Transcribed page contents
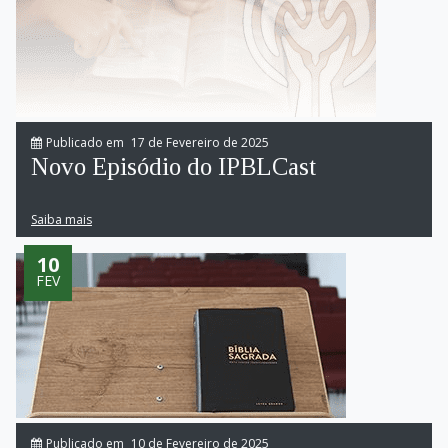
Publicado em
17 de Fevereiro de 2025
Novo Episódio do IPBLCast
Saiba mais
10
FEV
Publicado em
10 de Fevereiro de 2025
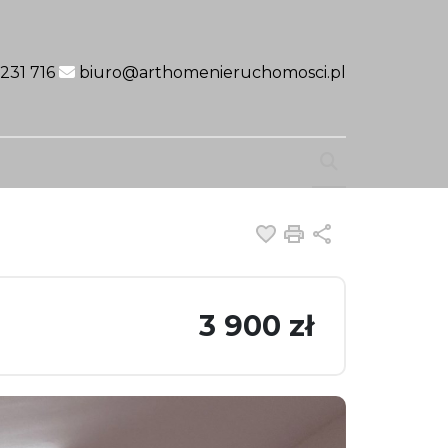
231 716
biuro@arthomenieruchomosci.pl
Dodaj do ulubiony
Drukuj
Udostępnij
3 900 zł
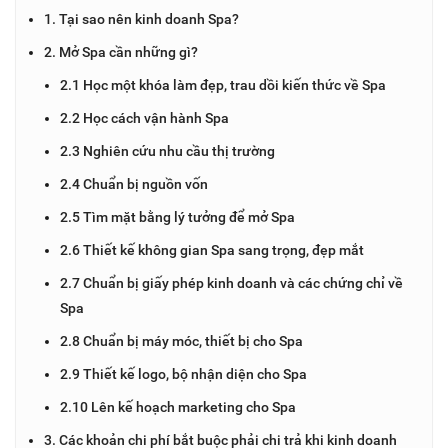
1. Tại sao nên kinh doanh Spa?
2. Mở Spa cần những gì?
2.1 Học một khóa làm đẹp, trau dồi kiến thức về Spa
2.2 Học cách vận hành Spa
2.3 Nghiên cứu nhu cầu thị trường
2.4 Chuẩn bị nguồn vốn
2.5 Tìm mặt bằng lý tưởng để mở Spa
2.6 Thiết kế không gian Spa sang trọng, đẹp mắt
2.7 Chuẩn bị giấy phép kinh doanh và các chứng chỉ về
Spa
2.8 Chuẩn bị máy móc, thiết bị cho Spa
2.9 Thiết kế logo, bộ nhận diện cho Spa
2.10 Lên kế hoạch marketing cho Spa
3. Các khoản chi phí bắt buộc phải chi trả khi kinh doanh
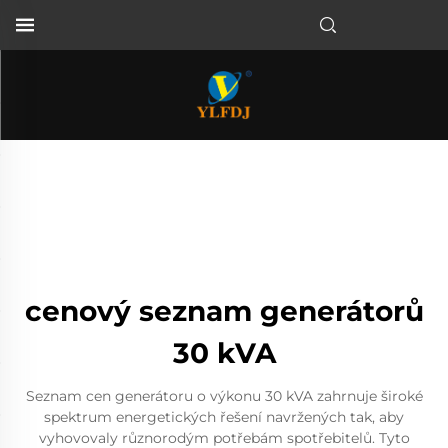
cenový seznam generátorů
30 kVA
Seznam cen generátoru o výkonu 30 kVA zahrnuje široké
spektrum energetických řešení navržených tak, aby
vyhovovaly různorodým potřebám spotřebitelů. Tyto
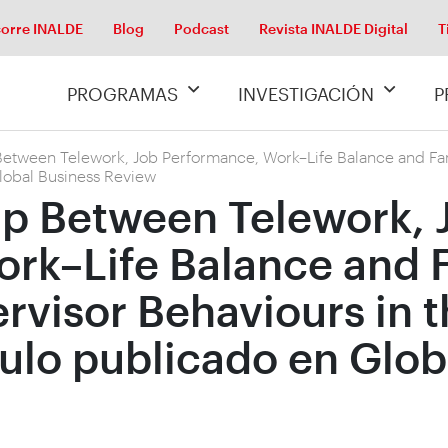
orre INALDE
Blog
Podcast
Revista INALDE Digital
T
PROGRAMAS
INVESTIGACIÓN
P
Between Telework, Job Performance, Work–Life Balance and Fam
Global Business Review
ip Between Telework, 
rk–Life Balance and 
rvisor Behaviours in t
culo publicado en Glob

Exercise requirements: Scan the entries above and return each line that holds "Chuẩn".

Output for this task:
2.4 Chuẩn bị nguồn vốn
2.7 Chuẩn bị giấy phép kinh doanh và các chứng chỉ về
2.8 Chuẩn bị máy móc, thiết bị cho Spa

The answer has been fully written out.